CSE 5334 An Overfitting Summary

3 minute read

This is a blog post for Assignment 2 from my Data Mining class.

Jupyter Notebook can be found here.

What is Overfitting?

While the title says overfitting, there’s actually more into this topic. We will be covering what is overfit, what is underfit, what are some ways to detect them, and how to avoid them preemptively.

Definition of Overfit

Overfit, by practical definition, is when your model performs well in training, but unable to predict unseen data while testing.

Definition of Underfit

Underfit is not quite the opposite of overfit, as underfit refers to both training and testing performance are consistent with each other (that is, the model did not overfit) but unable to make accurate prediction past a certain threshold.

What Cause Over/Underfitting?

Overfit often happen when the model is too complex for the data.

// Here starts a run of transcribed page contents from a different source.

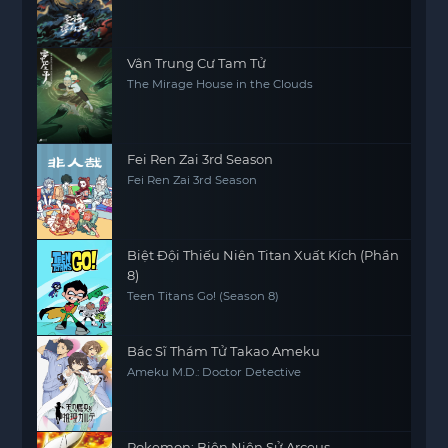
Vân Trung Cư Tam Tử
The Mirage House in the Clouds
Fei Ren Zai 3rd Season
Fei Ren Zai 3rd Season
Biệt Đội Thiếu Niên Titan Xuất Kích (Phần
8)
Teen Titans Go! (Season 8)
Bác Sĩ Thám Tử Takao Ameku
Ameku M.D.: Doctor Detective
Pokemon: Biên Niên Sử Arceus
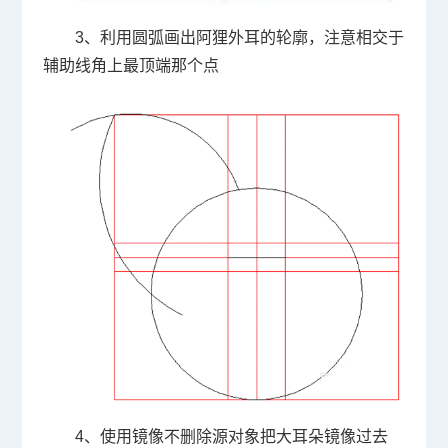
3、利用圆弧画出阿狸外耳的轮廓，注意相交于
辅助线角上最顶端那个点
4、使用镜像不删除源对象把大耳朵镜像过去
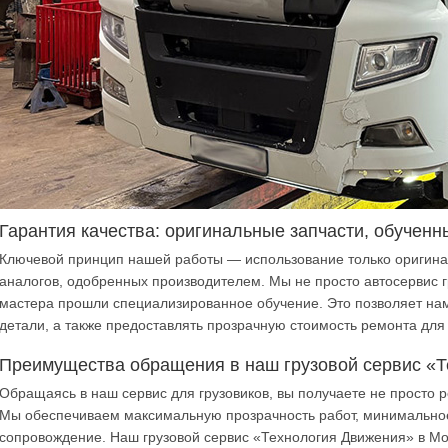
Гарантия качества: оригинальные запчасти, обучен
Ключевой принцип нашей работы — использование только оригинал
аналогов, одобренных производителем. Мы не просто автосервис г
мастера прошли специализированное обучение. Это позволяет на
детали, а также предоставлять прозрачную стоимость ремонта для
Преимущества обращения в наш грузовой сервис «
Обращаясь в наш сервис для грузовиков, вы получаете не просто 
Мы обеспечиваем максимальную прозрачность работ, минимальное
сопровождение. Наш грузовой сервис «Технология Движения» в Мос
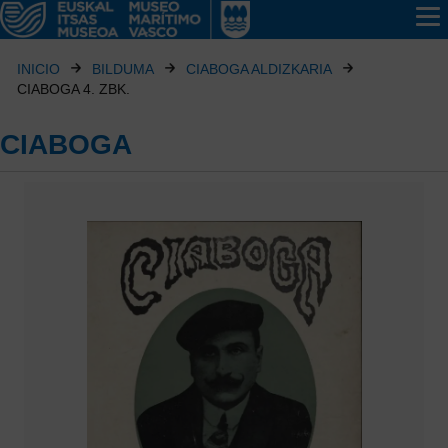
INICIO
BILDUMA
CIABOGA ALDIZKARIA
CIABOGA 4. ZBK.
CIABOGA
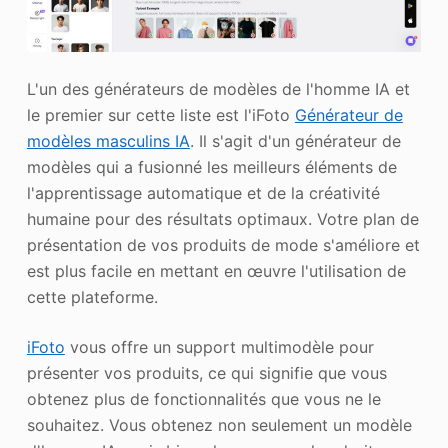
L'un des générateurs de modèles de l'homme IA et
le premier sur cette liste est l'iFoto
Générateur de
modèles masculins IA
. Il s'agit d'un générateur de
modèles qui a fusionné les meilleurs éléments de
l'apprentissage automatique et de la créativité
humaine pour des résultats optimaux. Votre plan de
présentation de vos produits de mode s'améliore et
est plus facile en mettant en œuvre l'utilisation de
cette plateforme.
iFoto
vous offre un support multimodèle pour
présenter vos produits, ce qui signifie que vous
obtenez plus de fonctionnalités que vous ne le
souhaitez. Vous obtenez non seulement un modèle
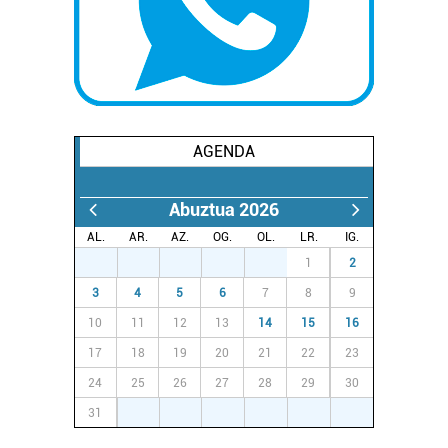
irakurri
AGENDA
Abuztua 2026
AL.
AR.
AZ.
OG.
OL.
LR.
IG.
27
28
29
30
31
1
2
3
4
5
6
7
8
9
10
11
12
13
14
15
16
17
18
19
20
21
22
23
24
25
26
27
28
29
30
31
1
2
3
4
5
6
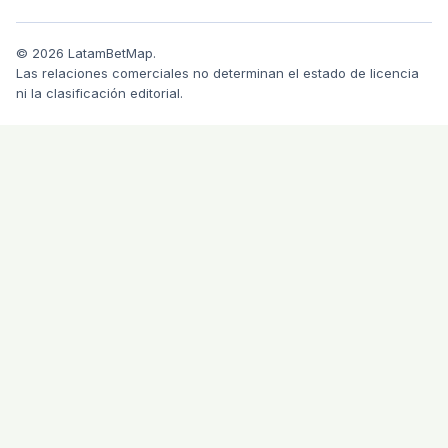
© 2026 LatamBetMap.
Las relaciones comerciales no determinan el estado de licencia
ni la clasificación editorial.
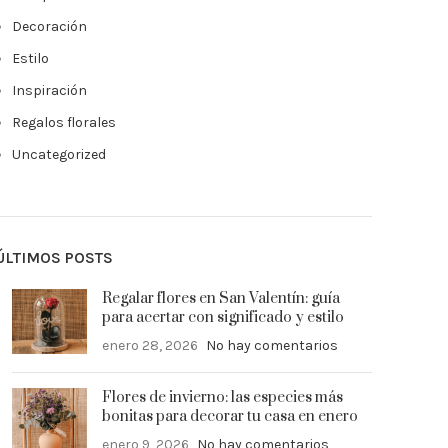
Decoración
Estilo
Inspiración
Regalos florales
Uncategorized
ÚLTIMOS POSTS
Regalar flores en San Valentín: guía
para acertar con significado y estilo
enero 28, 2026
No hay comentarios
Flores de invierno: las especies más
bonitas para decorar tu casa en enero
enero 9, 2026
No hay comentarios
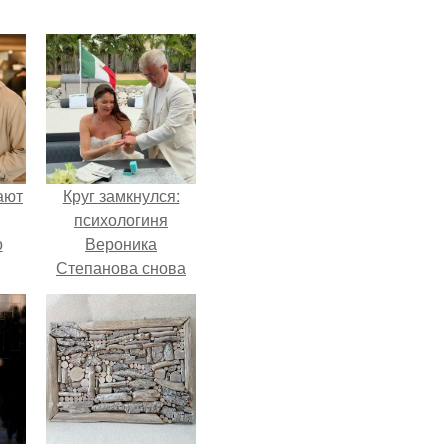
ают
Круг замкнулся:
психологиня
о
Вероника
Степанова снова
вышла замуж за
собственного
бывшего мужа.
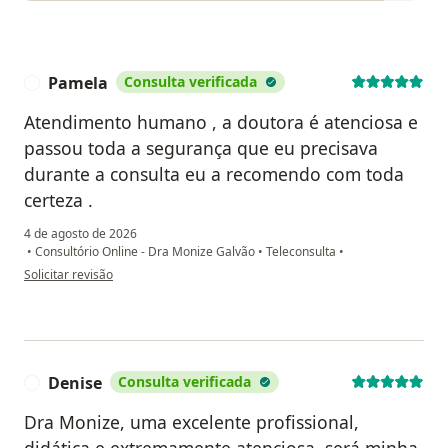
Pamela
Consulta verificada
P
Atendimento humano , a doutora é atenciosa e
passou toda a segurança que eu precisava
durante a consulta eu a recomendo com toda
certeza .
4 de agosto de 2026
•
Consultório Online - Dra Monize Galvão
•
Teleconsulta
•
na opinião do utilizador Pamela
Solicitar revisão
Denise
Consulta verificada
D
Dra Monize, uma excelente profissional,
didática e extremamente atenciosa, será minha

This could either mean the model itself overestimates the data, or the data is simply too lacking to sufficiently train the model to predict unseen data.

Underfit often happen when the model isn’t sophisticated enough for the data that it is training on.

While those are the few main causes, other issue might be too much regularization, not enough feature in data, etc.

Graphical Examples

To demonstrate the concepts, we will be using a simple mathematical expression, and do polynomial regression on it. All data points (\(X\)) are uniformly generated, and noise (\(\mathcal{N}\)) was introduced via normal distribution. The function is

\[Y = f(X) = \sin(2\pi X) + 0.1\mathcal{N}\]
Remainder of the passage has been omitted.